Nozomi Networks has made its operational technology (OT) and Internet of Things (IoT) security platform available through Google Cloud Marketplace, enabling enterprise customers to deploy the toolset directly within their Google Cloud environments. The listing, announced on May 12, 2026, extends the company's existing relationship with Google and positions its platform for faster procurement and deployment across cloud-centric industrial operations.
Background
The move comes amid accelerating convergence between OT networks and public cloud infrastructure. According to the SANS 2024 ICS/OT Survey, 26% of organizations now use cloud technologies in some part of their OT/ICS environment, up 15% from previous years, while 45% of OT/ICS organizations still avoid cloud adoption due to concerns about reliability and security. The broader OT security market is also expanding rapidly: the global OT security market is projected to grow from USD 23.47 billion in 2025 to USD 50.29 billion by 2030, at a compound annual growth rate of 16.5%, according to MarketsandMarkets. Cloud-based OT security solutions are recording faster growth than on-premises alternatives, driven by scalability demands and the need to monitor distributed industrial assets remotely.
Cloud marketplace procurement has become a standard pathway for enterprise security tooling. Purchases of third-party solutions via cloud marketplaces continue to record strong double-digit growth, shortening vendor onboarding cycles, according to industry data. For OT teams operating within organizations that have already committed cloud spend to Google Cloud, marketplace availability shortens negotiation cycles and allows security tools to draw on existing committed-use agreements.
The Google Cloud listing builds on an existing technical integration between the two companies. Nozomi Networks already integrates with Google Security Operations, leveraging AI capabilities to enable continuous monitoring across wired and wireless IT, OT, and IoT systems, both on-premises and in the cloud, according to the company's announcement.
Details
Customers can now deploy the Nozomi Networks Guardian and Central Management Console directly within their own Google Cloud tenant environments. Guardian is the company's primary network sensor and asset visibility component for OT and IoT environments; the Central Management Console aggregates data across distributed Guardian deployments for enterprise-wide oversight.
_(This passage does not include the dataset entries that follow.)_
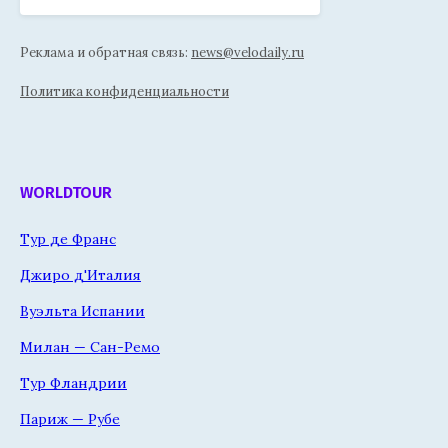
Реклама и обратная связь:
news@velodaily.ru
Политика конфиденциальности
WORLDTOUR
Тур де Франс
Джиро д'Италия
Вуэльта Испании
Милан — Сан-Ремо
Тур Фландрии
Париж — Рубе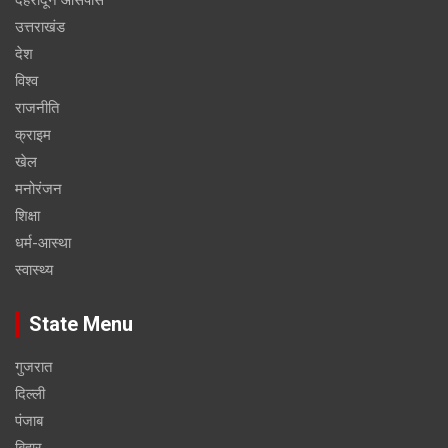
उत्तराखंड
देश
विश्व
राजनीति
क्राइम
खेल
मनोरंजन
शिक्षा
धर्म-आस्था
स्वास्थ्य
State Menu
गुजरात
दिल्ली
पंजाब
बिहार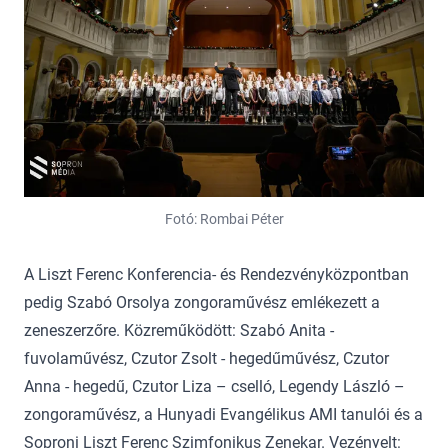
Fotó: Rombai Péter
A Liszt Ferenc Konferencia- és Rendezvényközpontban
pedig Szabó Orsolya zongoraművész emlékezett a
zeneszerzőre. Közreműködött: Szabó Anita -
fuvolaművész, Czutor Zsolt - hegedűművész, Czutor
Anna - hegedű, Czutor Liza – cselló, Legendy László –
zongoraművész, a Hunyadi Evangélikus AMI tanulói és a
Soproni Liszt Ferenc Szimfonikus Zenekar. Vezényelt: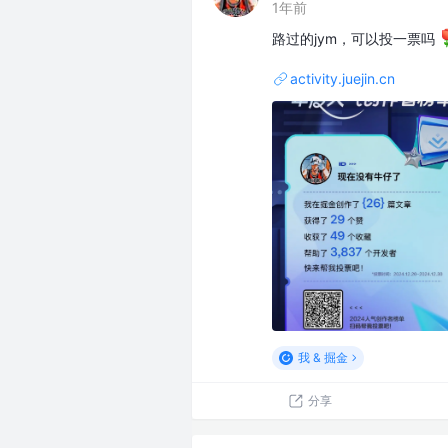
1年前
路过的jym，可以投一票吗
activity.juejin.cn
我 & 掘金
分享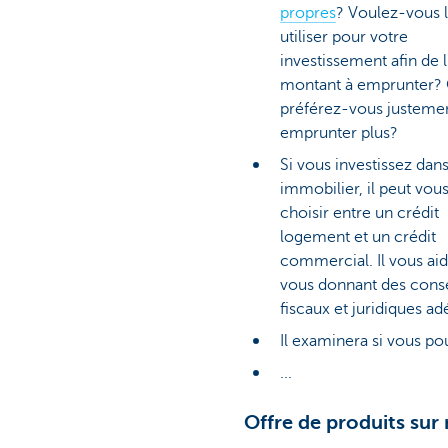
propres
? Voulez-vous 
utiliser pour votre
investissement afin de l
montant à emprunter?
préférez-vous justeme
emprunter plus?
Si vous investissez dan
immobilier, il peut vous
choisir entre un crédit
logement et un crédit
commercial. Il vous ai
vous donnant des conse
fiscaux et juridiques ad
Il examinera si vous po
...
Offre de produits sur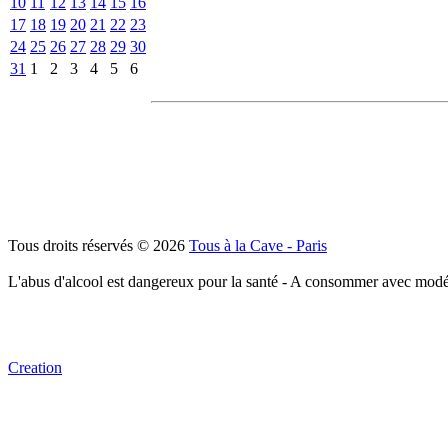
10
11
12
13
14
15
16
17
18
19
20
21
22
23
24
25
26
27
28
29
30
31
1
2
3
4
5
6
Tous droits réservés © 2026
Tous à la Cave - Paris
L'abus d'alcool est dangereux pour la santé - A consommer avec modé
Creation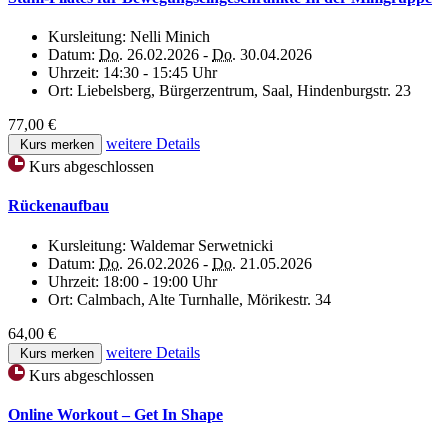
Kursleitung:
Nelli Minich
Datum:
Do.
26.02.2026 -
Do.
30.04.2026
Uhrzeit:
14:30 - 15:45 Uhr
Ort:
Liebelsberg, Bürgerzentrum, Saal, Hindenburgstr. 23
77,00 €
weitere Details
Kurs merken
Kurs abgeschlossen
Rückenaufbau
Kursleitung:
Waldemar Serwetnicki
Datum:
Do.
26.02.2026 -
Do.
21.05.2026
Uhrzeit:
18:00 - 19:00 Uhr
Ort:
Calmbach, Alte Turnhalle, Mörikestr. 34
64,00 €
weitere Details
Kurs merken
Kurs abgeschlossen
Online Workout – Get In Shape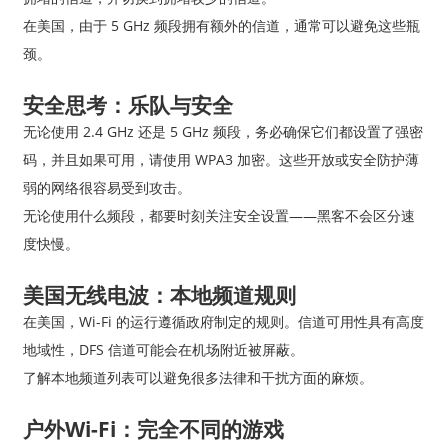
在美国，由于 5 GHz 频段拥有额外的信道，通常可以避免这些瓶
颈。
安全思考：乐队与安全
无论使用 2.4 GHz 还是 5 GHz 频段，务必确保它们都设置了强密
码，并且如果可用，请使用 WPA3 加密。这些开放或安全防护薄
弱的网络很容易受到攻击。
无论使用什么频段，都要时刻关注安全设置——黑客不会区分速
度快慢。
美国无线电波：本地频道规则
在美国，Wi-Fi 的运行遵循政府制定的规则。信道可用性具有高度
地域性，DFS 信道可能会在机场附近被屏蔽。
了解本地频道列表可以避免很多法律和干扰方面的麻烦。
户外Wi-Fi：完全不同的游戏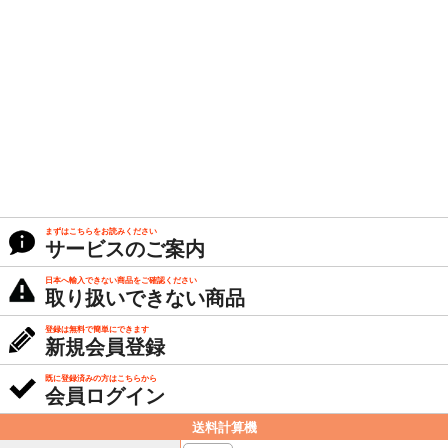
まずはこちらをお読みください
サービスのご案内
日本へ輸入できない商品をご確認ください
取り扱いできない商品
登録は無料で簡単にできます
新規会員登録
既に登録済みの方はこちらから
会員ログイン
送料計算機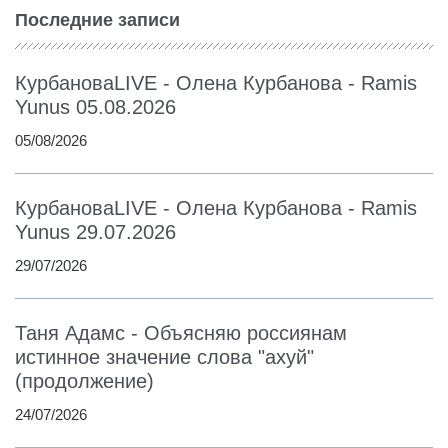
Последние записи
КурбановаLIVE - Олена Курбанова - Ramis
Yunus 05.08.2026
05/08/2026
КурбановаLIVE - Олена Курбанова - Ramis
Yunus 29.07.2026
29/07/2026
Таня Адамс - Объясняю россиянам
истинное значение слова "ахуй"
(продолжение)
24/07/2026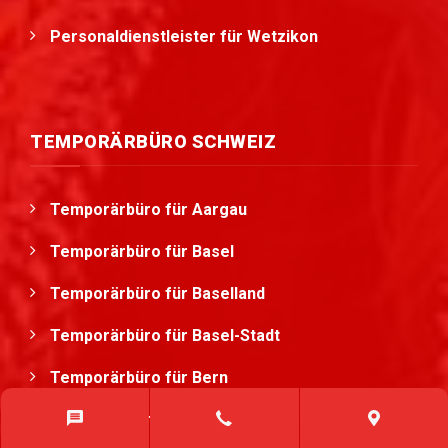
Personaldienstleister für Wetzikon
TEMPORÄRBÜRO SCHWEIZ
Temporärbüro für Aargau
Temporärbüro für Basel
Temporärbüro für Baselland
Temporärbüro für Basel-Stadt
Temporärbüro für Bern
Temporärbüro für Freiburg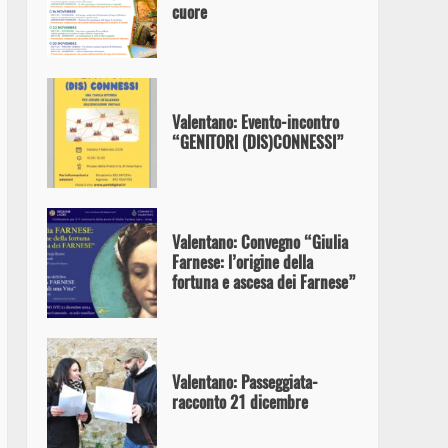
cuore
Valentano: Evento-incontro
“GENITORI (DIS)CONNESSI”
Valentano: Convegno “Giulia
Farnese: l’origine della
fortuna e ascesa dei Farnese”
Valentano: Passeggiata-
racconto 21 dicembre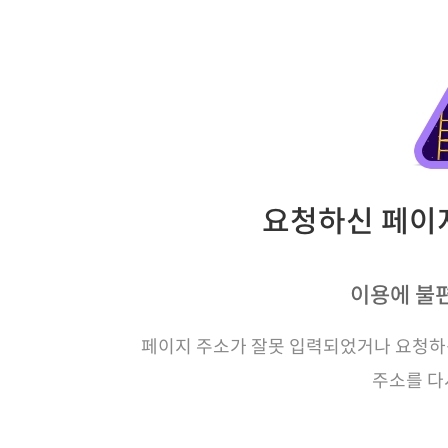
요청하신 페이지
이용에 불
페이지 주소가 잘못 입력되었거나 요청하신
주소를 다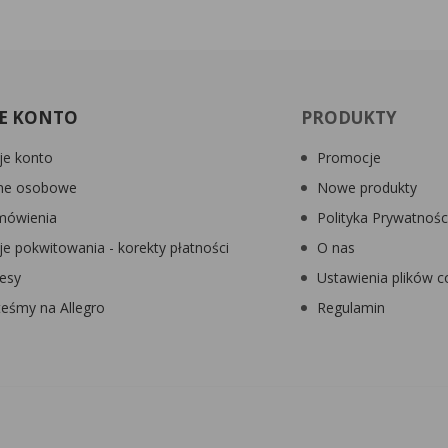
E KONTO
PRODUKTY
e konto
Promocje
ne osobowe
Nowe produkty
mówienia
Polityka Prywatnośc
e pokwitowania - korekty płatności
O nas
esy
Ustawienia plików c
teśmy na Allegro
Regulamin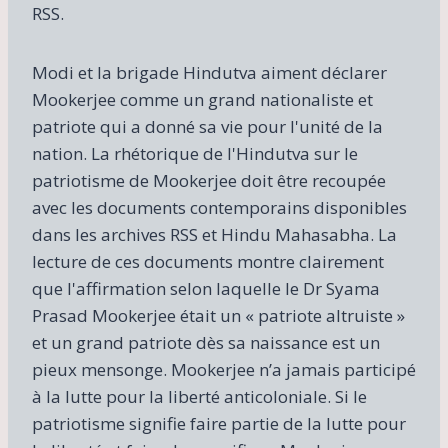
RSS.
Modi et la brigade Hindutva aiment déclarer
Mookerjee comme un grand nationaliste et
patriote qui a donné sa vie pour l'unité de la
nation. La rhétorique de l'Hindutva sur le
patriotisme de Mookerjee doit être recoupée
avec les documents contemporains disponibles
dans les archives RSS et Hindu Mahasabha. La
lecture de ces documents montre clairement
que l'affirmation selon laquelle le Dr Syama
Prasad Mookerjee était un « patriote altruiste »
et un grand patriote dès sa naissance est un
pieux mensonge. Mookerjee n’a jamais participé
à la lutte pour la liberté anticoloniale. Si le
patriotisme signifie faire partie de la lutte pour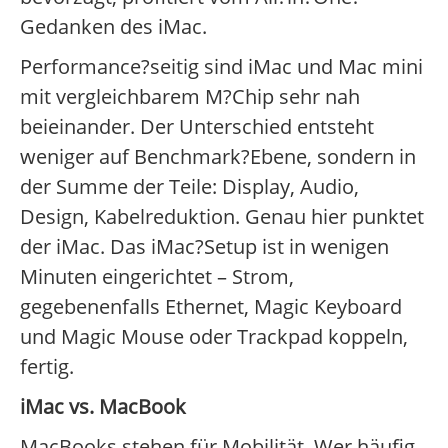
Gedanken des iMac.
Performance?seitig sind iMac und Mac mini
mit vergleichbarem M?Chip sehr nah
beieinander. Der Unterschied entsteht
weniger auf Benchmark?Ebene, sondern in
der Summe der Teile: Display, Audio,
Design, Kabelreduktion. Genau hier punktet
der iMac. Das iMac?Setup ist in wenigen
Minuten eingerichtet – Strom,
gegebenenfalls Ethernet, Magic Keyboard
und Magic Mouse oder Trackpad koppeln,
fertig.
iMac vs. MacBook
MacBooks stehen für Mobilität. Wer häufig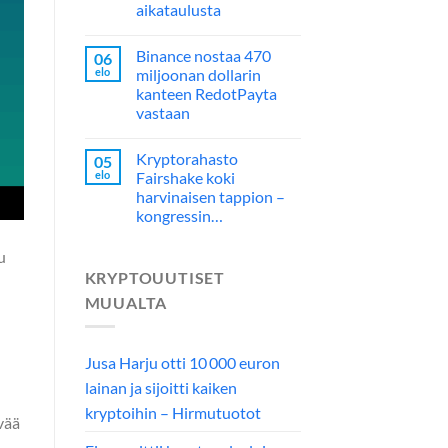
aikataulusta
Binance nostaa 470
06
elo
miljoonan dollarin
kanteen RedotPayta
vastaan
Kryptorahasto
05
elo
Fairshake koki
harvinaisen tappion –
kongressin…
u
KRYPTOUUTISET
MUUALTA
Jusa Harju otti 10 000 euron
lainan ja sijoitti kaiken
kryptoihin – Hirmutuotot
vää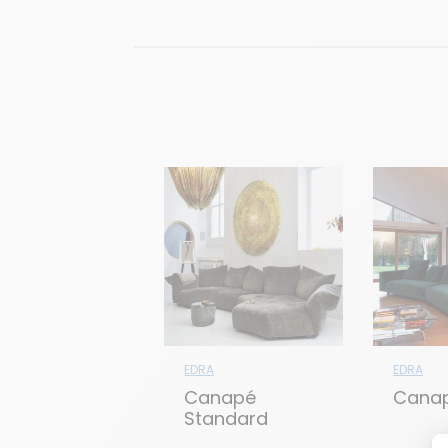
EDRA
EDRA
Canapé
Canap
Standard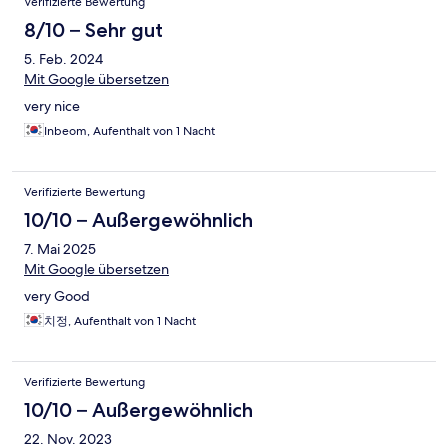
Verifizierte Bewertung
8/10 – Sehr gut
5. Feb. 2024
Mit Google übersetzen
very nice
Inbeom, Aufenthalt von 1 Nacht
Verifizierte Bewertung
10/10 – Außergewöhnlich
7. Mai 2025
Mit Google übersetzen
very Good
치정, Aufenthalt von 1 Nacht
Verifizierte Bewertung
10/10 – Außergewöhnlich
22. Nov. 2023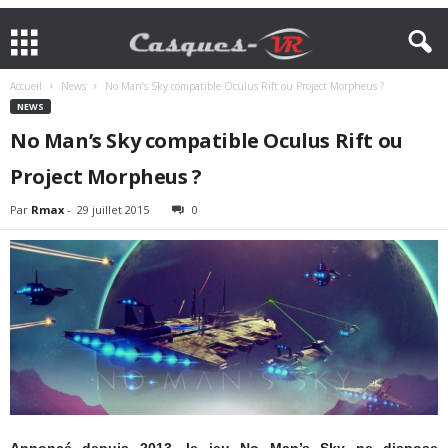
Accueil
News
No Man’s Sky compatible Oculus Rift ou Project Morpheus ?
NEWS
No Man’s Sky compatible Oculus Rift ou
Project Morpheus ?
Par
Rmax
-
29 juillet 2015
0
Annoncé depuis 2013, le jeu No Man’s Sky ne dispose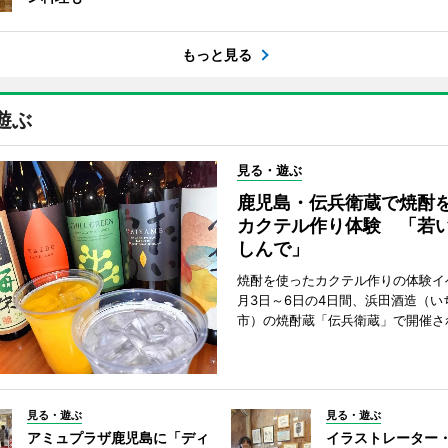
もっと見る
遊ぶ
見る・遊ぶ
鹿児島・伝兵衛蔵で焼酎
カクテル作り体験 「若
しんで」
焼酎を使ったカクテル作りの体験イ
月3日～6日の4日間、浜田酒造（い
市）の焼酎蔵「伝兵衛蔵」で開催さ
見る・遊ぶ
見る・遊ぶ
アミュプラザ鹿児島に「ディ
イラストレーター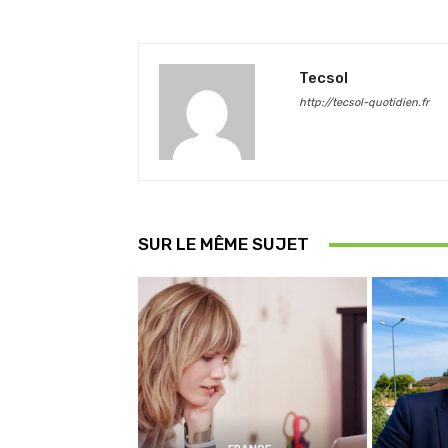
Tecsol
http://tecsol-quotidien.fr
SUR LE MÊME SUJET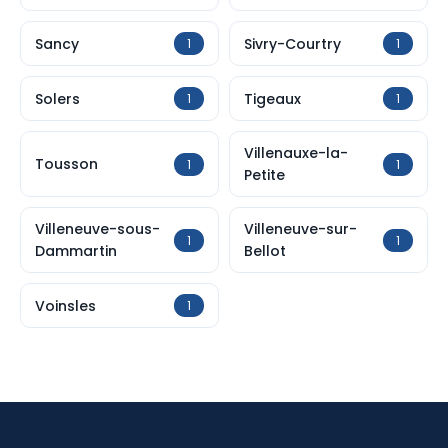
Sancy
Sivry-Courtry
1
1
Solers
Tigeaux
1
1
Villenauxe-la-
Tousson
1
1
Petite
Villeneuve-sous-
Villeneuve-sur-
1
1
Dammartin
Bellot
Voinsles
1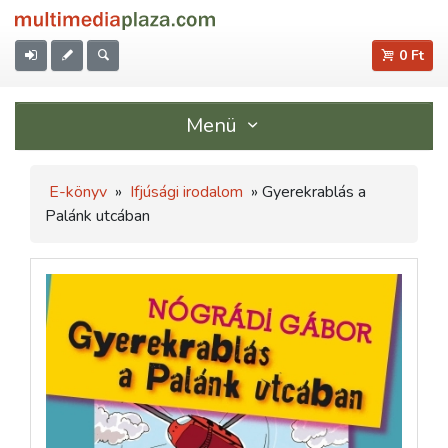
0 Ft
Menü
E-könyv
»
Ifjúsági irodalom
» Gyerekrablás a
Palánk utcában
The platform listing also reflects the company's broader multi-cloud positioning. According to the company, users retain the flexibility to secure operations through their preferred cloud provider while maintaining consistent visibility and threat detection capabilities regardless of deployment model.
The announcement follows a series of organizational and product milestones at Nozomi Networks. Mitsubishi Electric completed its acquisition of all outstanding shares of Nozomi Networks on January 28, 2026, following an agreement announced on September 9, 2025. The transaction, Mitsubishi Electric's largest acquisition to date, valued Nozomi Networks near the USD 1 billion mark, with Mitsubishi Electric purchasing the 93% of shares it did not already own for USD 883 million in cash. Nozomi operates as a wholly owned, independently managed subsidiary and maintains its vendor-neutral technology roadmap. Prior to the acquisition closing, Nozomi surpassed USD 100 million in annual revenue and served customers including 5 of the top 10 oil and gas companies, 7 of the top 10 pharmaceutical manufacturers, and 7 of the top 10 utilities.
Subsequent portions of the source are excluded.